Given a digraph (directed graph) $G = (V, E)$, i'm looking for simply and reasonable ways of transforming $G$ into a DAG (directed acyclic graph) without "losing information".
One way of doing this is perhaps to partition $G$ into strongly connected components and consider the DAG induced on components (in a natural way...). I don't like this (for example, it would require the heavy-duty computation of the strongly connected components).

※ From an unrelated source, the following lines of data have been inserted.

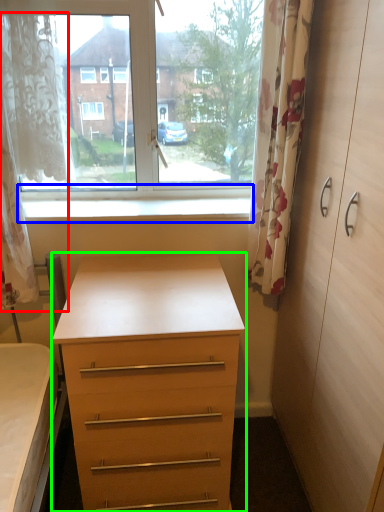 Question: Which object is the farthest from curtain (highlighted by a red box)? Choose among these: window sill (highlighted by a blue box) or chest of drawers (highlighted by a green box).

Choices:
 (A) window sill
 (B) chest of drawers

Answer: (B) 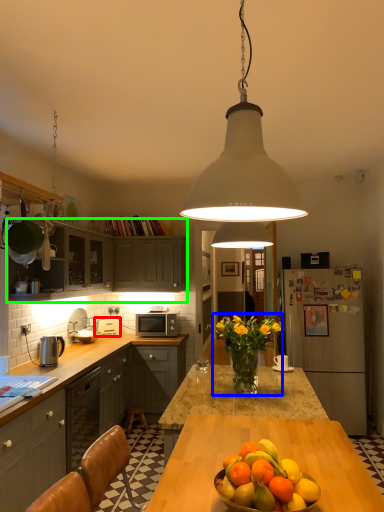 Question: Considering the real-world distances, which object is closest to appliance (highlighted by a red box)? floral arrangement (highlighted by a blue box) or cabinetry (highlighted by a green box).

Choices:
 (A) floral arrangement
 (B) cabinetry

Answer: (B) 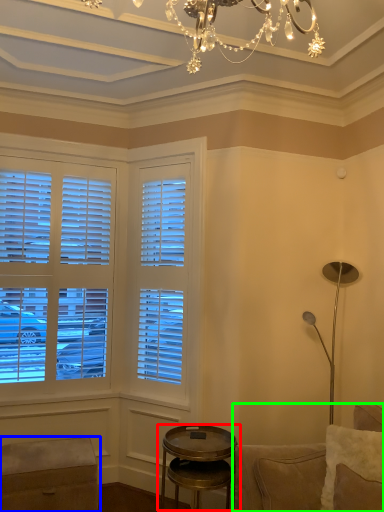 Question: Which is farther away from table (highlighted by a red box)? music stool (highlighted by a blue box) or studio couch (highlighted by a green box)?

Choices:
 (A) music stool
 (B) studio couch

Answer: (A)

I've come up with something which goes a follows. For a positive integer $L$, define the digraph $G^{(L)} = (V, E^{(L)})$ by
$$E^{(L)} = \{(x, y) \in V^2 | \exists \text{ a path }x \rightarrow \ldots \rightarrow y \text{ of length } \ge L \}. $$ Thus $(x, y) \in E^{(L)}$ iff it is possible to go from $x$ to $y$ in $L$ or more steps. In particular, $G^{(1)} = \bar{G}$, the transitive closure of $G$, defined by saying $(x, y)$ is an edge of $\bar{G}$ iff there is a directed path from $x$ and $y$ in $G$.
Finally, define $l(G) = \inf \{L | G^{(L)}\text{ is a DAG}\}$ and $G^{(*)} := G^{(l(G))}$, the 'dagification' of $G$.
Now, for simplicity, assume that the set of nodes $V$ is finite. The following observations are immediate:
- $l(G)$ is always finite (in fact $l(G) \le |V|^2$)
- $G \subseteq G^{(1)} \supseteq G^{(2)} \supseteq \ldots \supseteq G^{(l(G))}$
- If $G = C_n$ is the directed cycle on $n$ nodes, then $l(G) = n$ and $G^{(*)} = \emptyset$.
Are there other interesting things which can be said ? For example,
- when do we have $l(G) = 1$ ? Or equivalently, when is $\bar{G}$ a DAG ?
- Can we (tightly) bound $l(G)$ in terms of $|V|$ and $|E|$ for a reasonably large / interesting family of digraphs ?
- Is there a simple relationship between $G$ and $G^{(*)}$.
- Is $G^{(*)}$ (conceptually) similar to any known objects in domain of markov chains ?
What do i mean by "information loss" ?
Well, I've not yet been able to precisely formulate what I mean by "information loss" in a reasonable way. However, I'll remark that squashing $C_n$ to $\emptyset$ is no loss of information since $C_n$ really contains no information except for the number $n$. Ultimately, for any digraph $G$, I'd want to transform it to a DAG in which cycles are shrunk to $\emptyset$, connected components are shrunk to single points, etc. As you see, it's not really yet clear in my mind... I hope to make this clearer very soon.
I think I can answer the first two parts of your question.
$l(G)=1$ if and only if $G$ is acyclic. Indeed, as you mentioned $G^{(1)}$ is the transitive closure of $G$. Strongly connected components in $G$ correspond to complete subgraphs in the transitive closure, so $G$ is acyclic if and only if the transitive closure of $G$ is acyclic.
For a relationship between $G^{L}$ and $G^{L+1}$, the best I’ve got is that $G^{L+1}$ is a subgraph of $G^{L}$. Indeed, if a path of length $\geq L+1$ exists between teo vertices, than surely a path of length $\geq L$ exists. I’m not sure this could be considered “nice” though.
You mention in your question that $l(G)\leq n^2$(where $n$ is the order of your graph), but it seems that we can get $l(G)\leq n$ since a path that uses every vertex is length $n-1$, and thus we do not have longer paths. Thus $G^{(n)}$ is empty for any digraph $G$ on $n$ vertices.